* _DESCRIPTION OF THE TASK_
Omit the pictures and copy the entries exactly.

* _MATERIAL SHOWN_
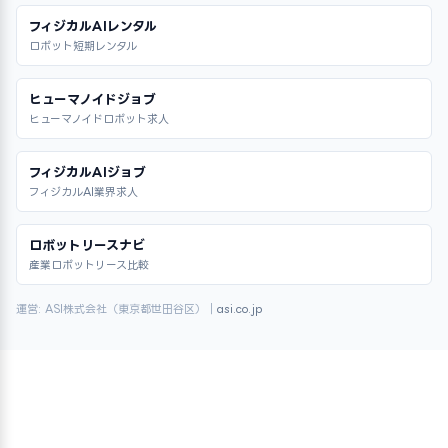
フィジカルAIレンタル
ロボット短期レンタル
ヒューマノイドジョブ
ヒューマノイドロボット求人
フィジカルAIジョブ
フィジカルAI業界求人
ロボットリースナビ
産業ロボットリース比較
運営: ASI株式会社（東京都世田谷区）｜
asi.co.jp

* _FINISHED TASK_
フィジカルAIレンタル
ロボット短期レンタル
ヒューマノイドジョブ
ヒューマノイドロボット求人
フィジカルAIジョブ
フィジカルAI業界求人
ロボットリースナビ
産業ロボットリース比較
運営: ASI株式会社（東京都世田谷区）｜
asi.co.jp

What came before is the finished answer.